Re: [PATCH 2/3] watchdog/softlockup: report the most time-consuming hardirq

From: Doug Anderson
Date: Wed Feb 14 2024 - 18:40:16 EST


Hi,

On Wed, Feb 14, 2024 at 3:36 PM Thomas Gleixner <tglx@xxxxxxxxxxxxx> wrote:
>
> On Tue, Jan 23 2024 at 20:12, Bitao Hu wrote:
> > +/*
> > + * If the proportion of time spent handling irq exceeds 50% during a sampling period,
> > + * then it is necessary to tally the handling time of each irq.
> > + */
> > +static inline bool need_trace_irqtime(int type)
> > +{
> > + int tail = this_cpu_read(cpustat_tail);
> > +
> > + if (--tail == -1)
> > + tail = 4;
> > + return this_cpu_read(cpustat_diff[tail][type]) > sample_period/2;
> > +}
> > +
> > +static void irq_handler_entry_callback(void *data, int irq, struct irqaction *action)
> > +{
> > + this_cpu_ptr(irq_to_desc(irq)->irq_time)->start_time = local_clock();
> > +}
> > +
> > +static void irq_handler_exit_callback(void *data, int irq, struct irqaction *action, int ret)
> > +{
> > + u64 delta;
> > + struct per_irqtime *irq_time;
> > +
> > + if (test_bit(SOFTLOCKUP_HARDIRQ, this_cpu_ptr(&softlockup_flags))) {
> > + irq_time = this_cpu_ptr(irq_to_desc(irq)->irq_time);
> > + delta = local_clock() - irq_time->start_time;
> > + irq_time->delta += delta;
> > + }
> > +}
>
> I can understand what you are trying to achieve, but you inflict the
> overhead of two tracepoints to every interrupt unconditionally.
>
> For the vast majority of usage scenarios that's just pointless overhead
> for no value. That's not acceptable at all.
>
> Instrumentation and debugging has to find the least intrusive solution
> and not just go for the perfect picture. Remember: perfect is the enemy
> of good.
>
> You really have to think hard about what you really need to achieve for
> a particular problem case.
>
> In this case it's completely sufficient to know the number of interrupts
> which happened since softlockup detection took a snapshot and the actual
> analysis.
>
> That's especially true when interrupt time accounting is active because
> then the only interesting information is which interrupts fired during
> the observation period.
>
> Even if that's not available it is a reasonable assumption that the
> number of interrupts during the observation period gives a pretty
> conclusive hint about the potential cause of the problem.
>
> This is not meant to find the oddball issue of an interrupt handler
> which consumes a lot of time per invocation.
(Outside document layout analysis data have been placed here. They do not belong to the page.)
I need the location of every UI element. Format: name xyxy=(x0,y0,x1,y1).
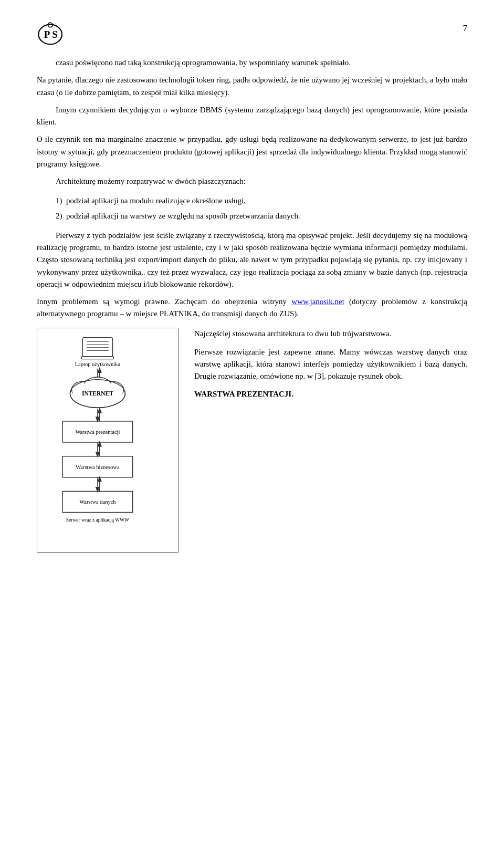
diagram-column: Laptop użytkownika xyxy=(37,328,184,553)
internet-label: INTERNET xyxy=(82,390,113,397)
business-box-label: Warstwa biznesowa xyxy=(76,464,120,470)
list-item-1: 1) podział aplikacji na modułu realizują… xyxy=(56,195,467,207)
svg-text:P: P xyxy=(44,29,50,40)
diagram-svg: Laptop użytkownika xyxy=(43,334,173,544)
server-label: Serwer wraz z aplikacją WWW xyxy=(66,517,129,522)
architecture-diagram: Laptop użytkownika xyxy=(37,328,178,553)
paragraph-7: Innym problemem są wymogi prawne. Zachęc… xyxy=(37,296,467,320)
paragraph-1: czasu poświęcono nad taką konstrukcją op… xyxy=(37,57,467,69)
svg-text:S: S xyxy=(52,29,57,40)
page-number: 7 xyxy=(463,23,468,34)
two-column-section: Laptop użytkownika xyxy=(37,328,467,553)
right-p3: WARSTWA PREZENTACJI. xyxy=(194,388,467,400)
laptop-label: Laptop użytkownika xyxy=(75,361,121,367)
page: P S 7 czasu poświęcono nad taką konstruk… xyxy=(0,0,504,843)
logo: P S xyxy=(37,21,68,47)
list-item-2: 2) podział aplikacji na warstwy ze wzglę… xyxy=(56,210,467,222)
svg-rect-4 xyxy=(82,337,112,356)
paragraph-3: Innym czynnikiem decydującym o wyborze D… xyxy=(37,104,467,129)
page-header: P S 7 xyxy=(37,21,467,47)
presentation-box-label: Warstwa prezentacji xyxy=(75,429,120,434)
data-box-label: Warstwa danych xyxy=(79,499,116,505)
right-p2: Pierwsze rozwiązanie jest zapewne znane.… xyxy=(194,346,467,383)
paragraph-4: O ile czynnik ten ma marginalne znaczeni… xyxy=(37,133,467,170)
right-p1: Najczęściej stosowana architektura to dw… xyxy=(194,328,467,340)
paragraph-2: Na pytanie, dlaczego nie zastosowano tec… xyxy=(37,74,467,99)
p7-before-link: Innym problemem są wymogi prawne. Zachęc… xyxy=(37,297,287,306)
list-section: 1) podział aplikacji na modułu realizują… xyxy=(56,195,467,222)
paragraph-6: Pierwszy z tych podziałów jest ściśle zw… xyxy=(37,230,467,290)
janosik-link[interactable]: www.janosik.net xyxy=(291,297,344,306)
svg-rect-5 xyxy=(81,356,113,359)
right-text-column: Najczęściej stosowana architektura to dw… xyxy=(194,328,467,405)
content-area: czasu poświęcono nad taką konstrukcją op… xyxy=(37,57,467,553)
paragraph-5: Architekturę możemy rozpatrywać w dwóch … xyxy=(37,175,467,188)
This is about storm
> detection where the handler runs briefly and actually returns
> IRQ_HANDLED so that the spurious detection does not catch it.
>
> This can be implemented with exactly zero overhead for the good case,
> keeping it self contained to the interrupt core code and providing
> sensible interfaces for the watchdog code.
>
> See the uncompiled patch for illustration below.
>
> As a side note: While C does not allow proper encapsulation it's a non
> starter to fiddle with the interrupt descriptor internals in random code
> just because the compiler allows you to do so. While not enforced there
> are clear boundaries and we went a long way to encapsulate this.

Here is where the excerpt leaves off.